-- Required work --
Among the entries below, find the lines with the word "which" and copy them.

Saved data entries
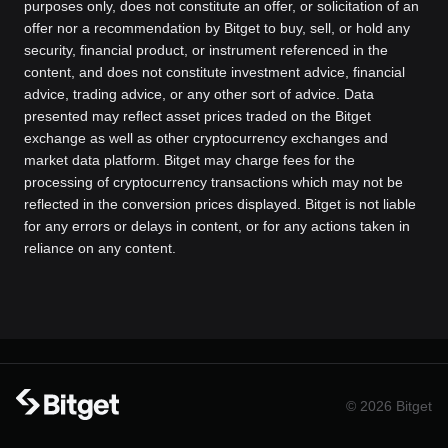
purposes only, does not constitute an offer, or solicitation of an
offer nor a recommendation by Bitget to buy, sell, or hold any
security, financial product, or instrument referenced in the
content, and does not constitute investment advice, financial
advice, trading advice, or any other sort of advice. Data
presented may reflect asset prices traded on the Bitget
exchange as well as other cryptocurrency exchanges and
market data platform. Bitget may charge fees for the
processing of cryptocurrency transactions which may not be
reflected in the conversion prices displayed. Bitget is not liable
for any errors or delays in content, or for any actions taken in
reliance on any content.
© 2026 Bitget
* * *
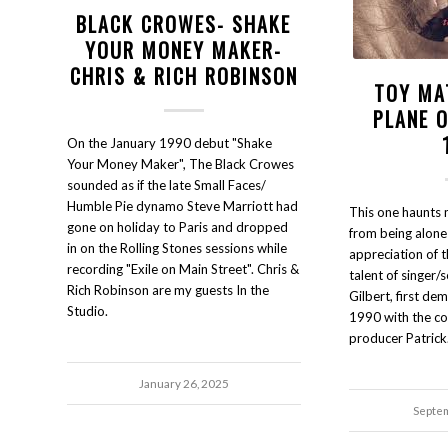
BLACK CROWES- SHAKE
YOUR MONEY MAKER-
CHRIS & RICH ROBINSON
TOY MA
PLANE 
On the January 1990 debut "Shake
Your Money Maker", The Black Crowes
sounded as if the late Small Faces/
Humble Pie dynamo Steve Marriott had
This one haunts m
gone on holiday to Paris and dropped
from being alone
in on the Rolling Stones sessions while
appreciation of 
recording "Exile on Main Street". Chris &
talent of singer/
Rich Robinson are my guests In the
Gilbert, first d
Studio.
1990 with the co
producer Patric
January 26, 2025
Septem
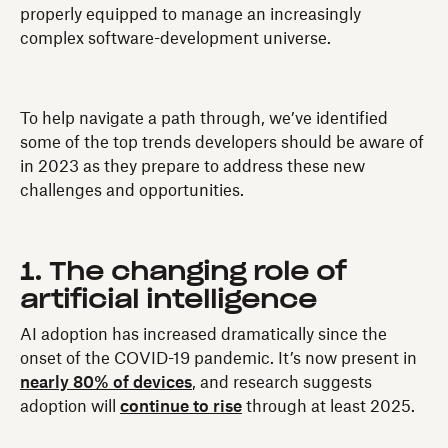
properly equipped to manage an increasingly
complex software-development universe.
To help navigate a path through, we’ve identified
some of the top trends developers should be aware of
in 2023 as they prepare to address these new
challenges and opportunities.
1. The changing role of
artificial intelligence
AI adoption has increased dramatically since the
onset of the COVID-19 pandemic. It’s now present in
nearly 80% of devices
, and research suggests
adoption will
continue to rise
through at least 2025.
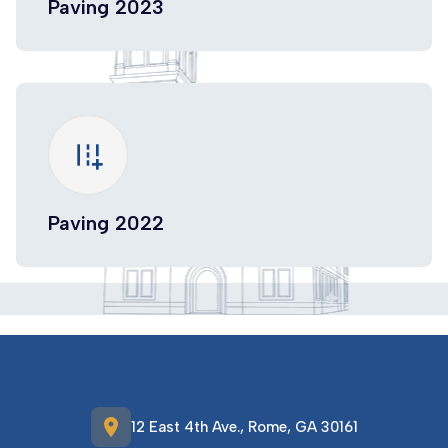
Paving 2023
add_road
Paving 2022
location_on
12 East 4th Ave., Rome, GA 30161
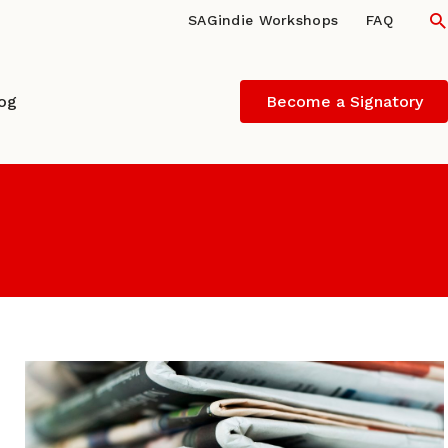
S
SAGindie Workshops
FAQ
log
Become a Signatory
...
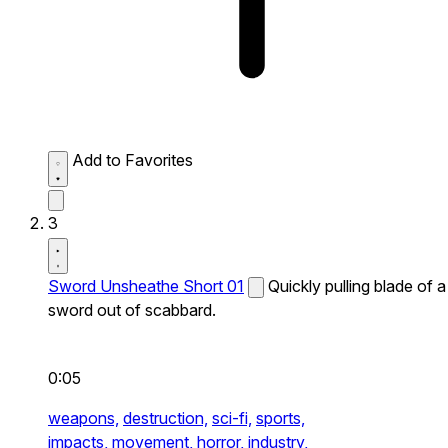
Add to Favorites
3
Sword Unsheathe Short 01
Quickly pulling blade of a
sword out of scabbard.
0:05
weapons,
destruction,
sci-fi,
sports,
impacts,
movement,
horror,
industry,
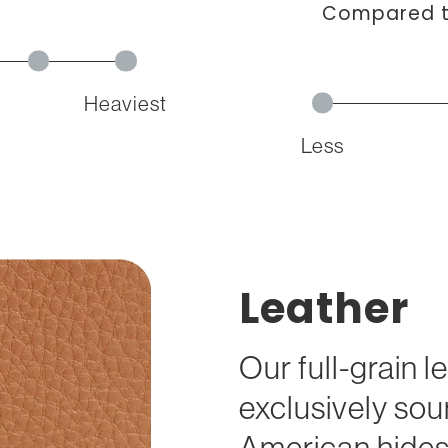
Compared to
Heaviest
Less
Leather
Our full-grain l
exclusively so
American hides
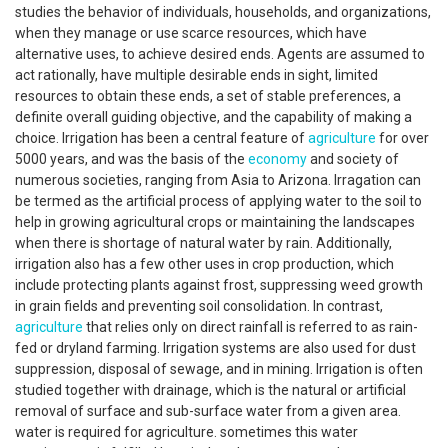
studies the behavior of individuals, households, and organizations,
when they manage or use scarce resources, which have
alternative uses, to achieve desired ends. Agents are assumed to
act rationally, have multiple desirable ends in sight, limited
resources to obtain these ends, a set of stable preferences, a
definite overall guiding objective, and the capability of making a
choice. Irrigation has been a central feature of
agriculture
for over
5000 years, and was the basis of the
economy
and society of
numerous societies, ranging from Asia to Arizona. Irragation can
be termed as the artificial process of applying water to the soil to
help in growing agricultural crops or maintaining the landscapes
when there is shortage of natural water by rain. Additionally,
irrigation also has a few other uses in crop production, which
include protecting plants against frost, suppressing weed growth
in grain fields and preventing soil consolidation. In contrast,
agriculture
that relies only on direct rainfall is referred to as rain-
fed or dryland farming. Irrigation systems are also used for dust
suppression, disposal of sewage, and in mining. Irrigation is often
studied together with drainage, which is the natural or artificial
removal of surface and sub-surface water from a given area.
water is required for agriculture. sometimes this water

-- Final answer --
processing of cryptocurrency transactions which may not be
when they manage or use scarce resources, which have
irrigation also has a few other uses in crop production, which
studied together with drainage, which is the natural or artificial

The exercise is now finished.